The name Spitalfields is a contraction of ‘Hospital Fields’ , the fields being ones that lay in medieval times to the east of the priory of  the New Hospital of St Mary without Bishopgate which presumably stood just outside the city walls (‘without’ in the sense of ‘there is a green hill far away without a city wall’).  Brick Lane runs from Bethnal Green, down through Spitalfields and ends almost at Whitechapel  Road. It was originally called Whitechapel Lane and took its current name from the brick and tile works that grew up in the area to take advantage of the local brick earth deposits.  As well as bricks brewing was big business. The most famous was Truman’s Black Eagle brewery (see picture below).  The area has always had a large immigrant population, Huguenot’s in the 18th Century, the Irish and then Ashkenazi Jews in the 19th and Bengalis in the 20th.  Today Brick Lane is the heart of Banglatown, the street signs are written in Sylheti as well as English and every other shop is an Indian restaurant.  

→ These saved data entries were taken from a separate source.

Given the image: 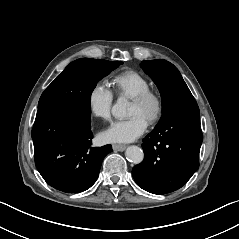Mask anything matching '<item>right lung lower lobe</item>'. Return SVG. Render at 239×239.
<instances>
[{"instance_id":"1","label":"right lung lower lobe","mask_w":239,"mask_h":239,"mask_svg":"<svg viewBox=\"0 0 239 239\" xmlns=\"http://www.w3.org/2000/svg\"><path fill=\"white\" fill-rule=\"evenodd\" d=\"M90 106L64 100L38 108L32 129L35 165L51 187L65 193L90 188L98 178L110 144L92 147Z\"/></svg>"}]
</instances>
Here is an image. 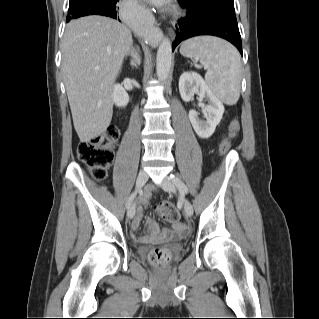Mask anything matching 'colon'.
I'll list each match as a JSON object with an SVG mask.
<instances>
[{"label": "colon", "instance_id": "colon-1", "mask_svg": "<svg viewBox=\"0 0 319 319\" xmlns=\"http://www.w3.org/2000/svg\"><path fill=\"white\" fill-rule=\"evenodd\" d=\"M240 130V124L237 119H232L229 124L228 133L222 140L219 151L226 152L237 133ZM119 137V130L114 126H109L102 134L81 142L78 145L77 155L81 161L87 164L91 175L96 180H103L106 176L107 168L114 159V146ZM159 217L167 221H177L179 213L172 202H163L156 206ZM171 260V254L163 248H155L149 253V262L158 267L164 268Z\"/></svg>", "mask_w": 319, "mask_h": 319}]
</instances>
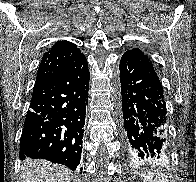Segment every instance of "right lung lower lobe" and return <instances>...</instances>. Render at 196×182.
Instances as JSON below:
<instances>
[{
	"label": "right lung lower lobe",
	"mask_w": 196,
	"mask_h": 182,
	"mask_svg": "<svg viewBox=\"0 0 196 182\" xmlns=\"http://www.w3.org/2000/svg\"><path fill=\"white\" fill-rule=\"evenodd\" d=\"M90 73L85 56L34 87L20 139V158L75 170L80 163ZM82 170V169H81Z\"/></svg>",
	"instance_id": "1"
}]
</instances>
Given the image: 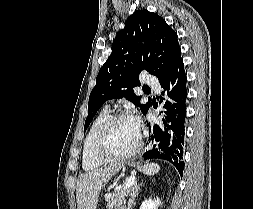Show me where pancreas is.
Returning a JSON list of instances; mask_svg holds the SVG:
<instances>
[{"instance_id": "cf45deb5", "label": "pancreas", "mask_w": 253, "mask_h": 209, "mask_svg": "<svg viewBox=\"0 0 253 209\" xmlns=\"http://www.w3.org/2000/svg\"><path fill=\"white\" fill-rule=\"evenodd\" d=\"M123 187L124 186L115 191L113 194L106 196V206L108 209H113L114 207L116 209V207H120L125 203L126 197L128 196L131 187L127 188L126 190H124Z\"/></svg>"}]
</instances>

If you get on a walking tour you’ll be shown the brewery and the railway bridge, whatever recent street art is worth looking at and someone will point out the brickwork bas relief high on the façade of the Sheraz Balti House that tells you that this used to be the Frying Pan public house. It was here is this pub that 43 year olf Polly Nichols, the first of the rippers victims, spent the last evening of her life.  She left the pub at 12.30am and tried to get a bed at a lodging house in Thrawl Steet ( the pub stood at the corner of Thrawl Street and Brick Lane) but was thrown out when it transpired she didn’t have the necessary four pence needed.  She was seen on Whitechapel Road at 2.30 but an hour later her body was discovered at Bucks Row, a few hundred yards away, with her throat cut and her abdominal area viciously slashed probably after she was already dead.  

From Brick Lane I walk down to the Whitechapel Road and make my way to St George's-in-the-East via Cannon Street Road, crossing the Highway (formerly known as the Ratcliffe Highway), Commercial Road and Cable Street.


This piece was originally written and published on Flickr in November/December 2011.